Benzer şekilde açılan Halkevlerinin bazıları çok farklı faaliyetlerle günden güne gelişirken, bazıları da neredeyse hiçbir faaliyet yürütmeyerek sönük kalmışlardır. Nitekim Siirt Halkevi için böyle bir değerlendirme yapmak yanlış olmaz. Çünkü Siirt Halkevi de 1946 yılına kadar neredeyse hiç varlık gösterememiş

ve bu yüzden de hep geri planda kalmıştır. Siirt Halkevi, 1945’e kadar sahip olduğu mevcut imkansızlıklar yüzünden hemen her sahada geri kalmış olup, ancak olumsuz olarak ifade edilebilecek bu durum bu dönemde Halkevi başkanının değişmesiyle adeta tersine dönmüştür. Öyle ki başkan tayin edilen Dr. İsmail Hakkı Erollu gerekli tamiratı yaptıktan sonra spor, gösterit ve köycülük şubelerini harekete geçirmiş, okuma odası ve sahne yaptırmıştır. Bu tarihten sonra 15 günde bir gösteriler yapılmaya başlanmış, köycülük ve spor kalkınmalardan faydalanılmış, bölgede büyük bir tahribata sahip, sıtma, trahom ve frengi gibi hastalıklarla mücadele edilmiştir.

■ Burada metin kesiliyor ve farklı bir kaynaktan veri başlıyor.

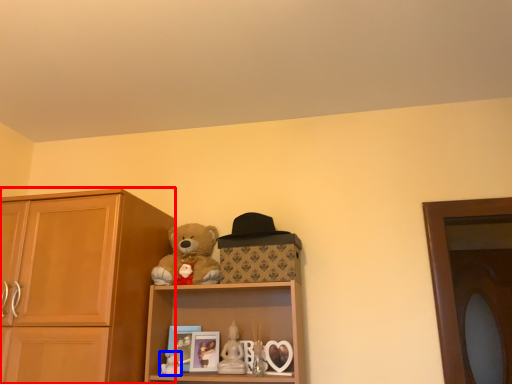 Question: Which of the following is the farthest to the observer, cabinetry (highlighted by a red box) or toy (highlighted by a blue box)?

Choices:
 (A) cabinetry
 (B) toy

Geceli gündüzlü çalışan başkan, ilçenin sağlık işlerinde tahmin edilenin üstünde başarı göstermiştir(BCA, 490.01/843.332.1).

Siirt Halkevi, 1934 yılında açıldığında Dil, Tarih, Edebiyat Şubesi; Spor Şubesi; Güzel Sanatlar Şubesi ve Temsil Şubesi olmak üzere dört şubeyle faaliyetlerine başlamıştır. Bu şube kollarında başkanlık yapan ve bu kollara üye olan kişilerin büyük bir çoğunluğu eğitimci ve devlet memuru idi(Olgun, 2013: 290).

Siirt Halkevi, 1937 yılında çalışmayan şubelerini de kurarak dokuz şubesiyle çalışmalarını sürdürmeye devam etmiştir(Olgun, 2013: 291).1935 yılında yapılan tespitler neticesinde Halkevinin kayıtlı üye sayısı 371’i erkek, 15’i kadın olmak üzere toplamda 386 iken, 1942 yılına gelindiğinde muhtelif şubelere üye olanların sayısı 32’si kadın 927’si erkek olmak üzere toplam 959’a ulaşmıştır(Olgun, 2013: 291). Buradan hareketle Halkevi şube kolları sayısının artırılmış olmasıyla hem Halkevine hem de Halkevi faaliyetlerine katılanların sayısının hızlı bir şekilde artmasını sağlamıştır tespiti yapabiliriz. Farklı şekilde Siirt Halkevi’ne üye olan kadın erkek oranlarından anlaşılacağı gibi erkekler söz konusu yapının faaliyetlerine daha yoğun bir rağbet göstermişlerdir. Bu durumun başlıca nedenleri ise; bölgenin örf ve adetleri, okur-yazar oranının düşük olması ve sosyo-kültürel gelişmişlik düzeyinin düşük olması şeklinde sıralanabilir.